Data Classification and Management

 A variety of classification schemes are used by corporate and military organizations

 Information owners are responsible for classifying the information assets for which they are responsible

 Information owners must review information classifications periodically

 The military uses a five-level classification scheme but most organizations do not need the detailed level of classification used by the military or federal agencies

Security Clearances

 The other side of the data classification scheme is the personnel security clearance structure

 Each user of data in the organization is assigned a single level of authorization indicating the level of classification

 Before an individual is allowed access to a specific set of data, he or she must meet the need-to-know requirement

 This extra level of protection ensures that the confidentiality of information is properly maintained.
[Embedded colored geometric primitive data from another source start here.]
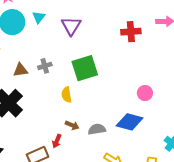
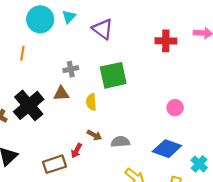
purple triangle: (71, 26) -> (103, 29), turned -30
brown triangle: (20, 70) -> (61, 94), moved
blue diamond: (130, 122) -> (167, 149), moved

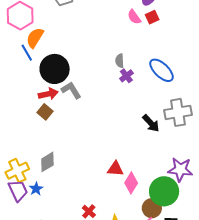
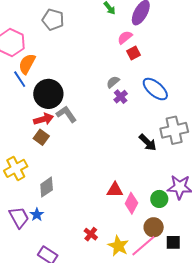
pink semicircle: (134, 17) -> (125, 37), turned 91
red square: (152, 17) -> (134, 53), moved
gray semicircle: (120, 61) -> (113, 82), turned 56
yellow cross: (17, 171) -> (16, 168), moved
green circle: (164, 191) -> (159, 199), moved, size x0.6

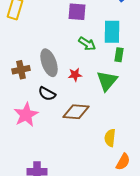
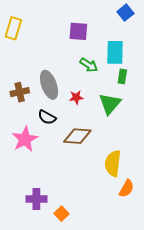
yellow semicircle: (110, 138) -> (113, 163), size x1.4

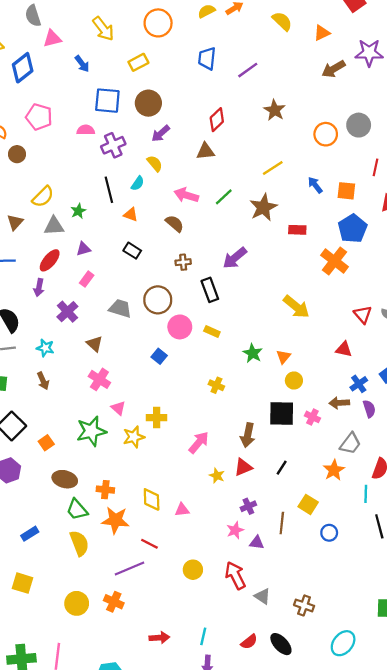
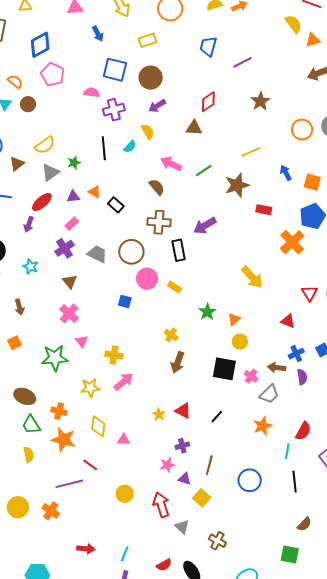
yellow semicircle: (282, 21) -> (294, 24), moved
blue diamond: (23, 68) -> (40, 45), moved
orange triangle: (131, 215) -> (95, 192), moved
gray triangle: (54, 226) -> (50, 172), turned -42
brown cross: (183, 262) -> (159, 222), size x1.6
purple cross: (67, 312) -> (65, 248), moved
cyan star: (45, 348) -> (31, 267), moved
blue square: (159, 356) -> (125, 302), turned -32
brown arrow: (248, 435) -> (178, 362), moved
yellow star: (134, 437) -> (90, 388), moved
pink arrow: (199, 442) -> (124, 382), moved
orange square: (46, 443) -> (14, 343), moved
gray trapezoid: (350, 444) -> (269, 394), moved
red triangle: (243, 467) -> (183, 411), turned 42
yellow square: (308, 504) -> (202, 498), moved
blue circle: (329, 533) -> (250, 480), size x1.5
yellow semicircle: (79, 543) -> (29, 455), size x0.7

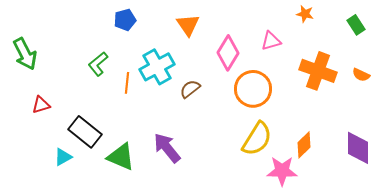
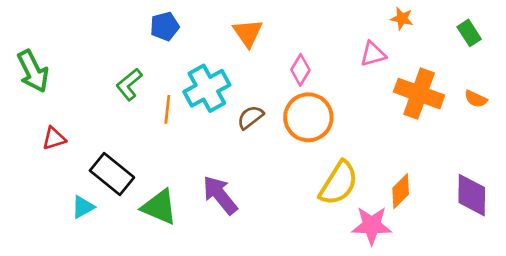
pink triangle: (271, 41) -> (373, 54), moved
pink diamond: (228, 53) -> (300, 70), size x0.7
orange circle: (253, 89) -> (308, 117), moved

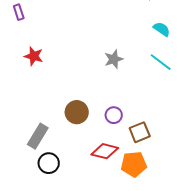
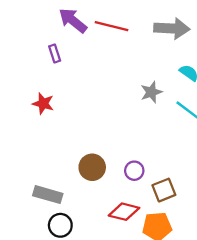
purple rectangle: (19, 12) -> (55, 53), moved
gray star: (114, 59) -> (151, 92), moved
gray rectangle: (38, 136) -> (48, 195), turned 75

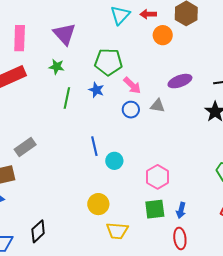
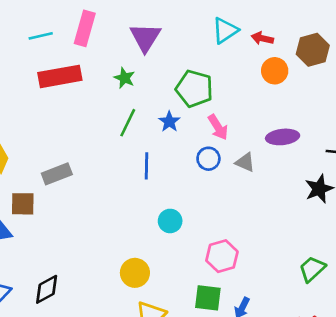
blue line: (94, 146) -> (147, 166), moved

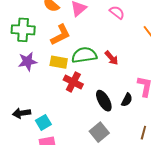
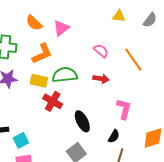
pink semicircle: (117, 12) -> (101, 51), moved
red arrow: (112, 58) -> (101, 79), moved, turned -42
black semicircle: (127, 100) -> (114, 136), moved

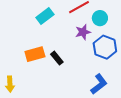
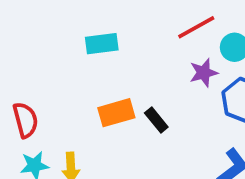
cyan rectangle: (45, 16) -> (102, 44), moved, turned 30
Management of Classified Data:

 Includes the storage, distribution, portability, and destruction of classified information

– Must be clearly marked as such

– When stored, it must be unavailable to unauthorized individuals

– When carried should be inconspicuous, as in a locked briefcase or portfolio

 Clean desk policies require all information to be stored in its appropriate storage container at the end of each day

 Proper care should be taken to destroy any unneeded copies

 Dumpster diving can prove embarrassing to the organization

Threat Identification

 Each of the threats identified so far has the potential to attack any of the assets protected

 This will quickly become more complex and overwhelm the ability to plan

 To make this part of the process manageable, each step in the threat identification and vulnerability identification process is managed separately, and then coordinated at the end of the process.
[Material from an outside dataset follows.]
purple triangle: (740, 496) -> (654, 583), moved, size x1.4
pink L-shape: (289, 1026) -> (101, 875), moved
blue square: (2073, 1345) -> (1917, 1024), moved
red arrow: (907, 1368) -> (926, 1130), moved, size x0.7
Identify and Prioritize Threats:

 Each threat must be further examined to assess its potential to impact organization - this is referred to as a threat assessment

 To frame the discussion of threat assessment, address each threat with a few questions:

– Which threats present a danger to this organization‘s assets in the given

environment?

– Which threats represent the most danger to the organization‘s information?

– How much would it cost to recover from a successful attack?
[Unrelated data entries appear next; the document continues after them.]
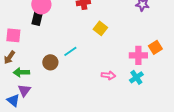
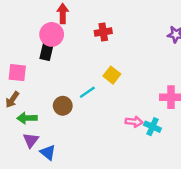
yellow square: (100, 28) -> (112, 75), moved
cyan cross: (136, 77) -> (152, 127), moved, turned -32
blue triangle: (13, 100) -> (48, 152), moved

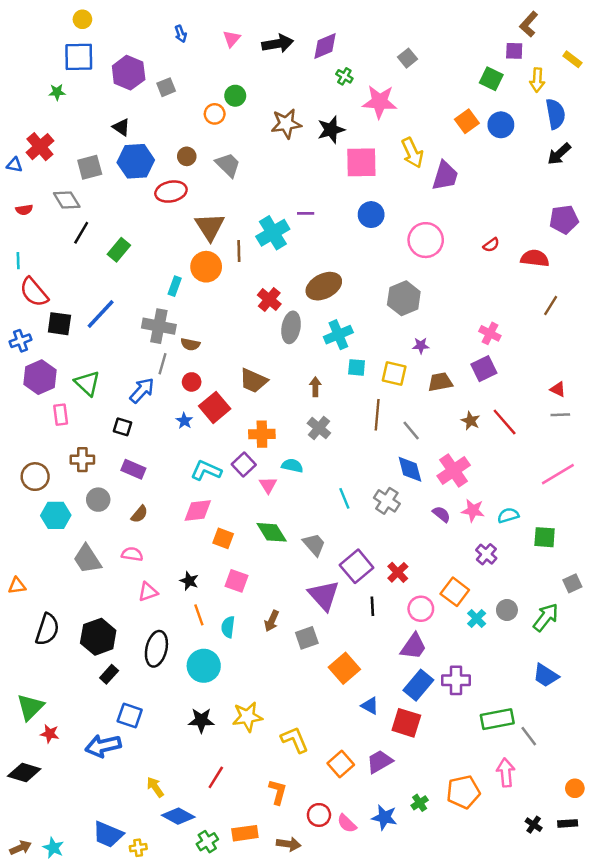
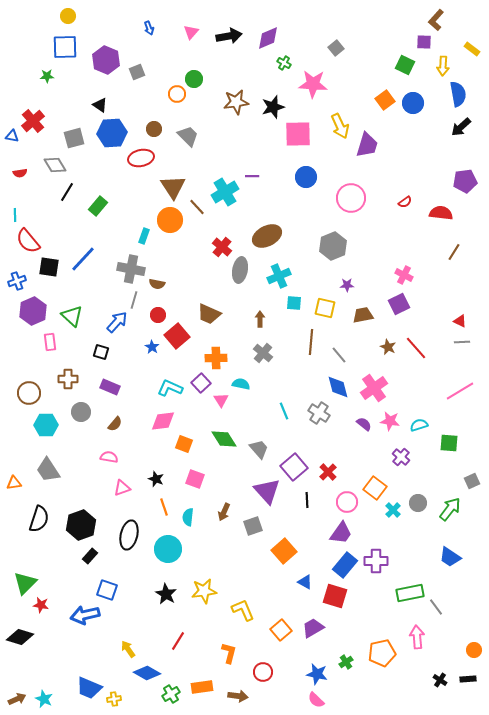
brown line: (239, 251) -> (197, 207), turned -42
gray trapezoid: (87, 559) -> (48, 470), moved
black star: (201, 720) -> (166, 594), turned 30
pink semicircle: (347, 823) -> (316, 700), moved

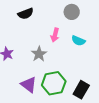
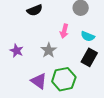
black rectangle: (81, 90) -> (89, 57), moved

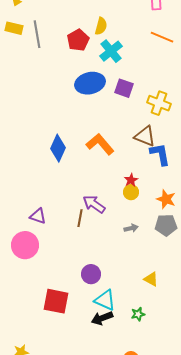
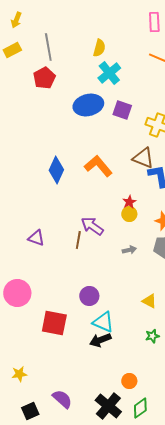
yellow rectangle: (14, 28) -> (12, 50), turned -42
gray line: (37, 34) -> (48, 47), moved
red pentagon: (78, 40) -> (44, 78), moved
pink circle: (25, 245) -> (17, 293), moved
green star: (138, 314) -> (152, 336), moved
– Which of these threats would require the greatest expenditure to prevent? Vulnerability Identification

 We now face the challenge of reviewing each information asset for each threat it faces and creating a list of the vulnerabilities that remain viable risks to the organization

 Vulnerabilities are specific avenues that threat agents can exploit to attack an information asset.

Vulnerability Identification:

 Examine how each of the threats that are possible or likely could be perpetrated and list

the organization‘s assets and their vulnerabilities

 The process works best when groups of people with diverse backgrounds within the organization work iteratively in a series of brainstorming sessions

 At the end of the process, an information asset / vulnerability list has been developed.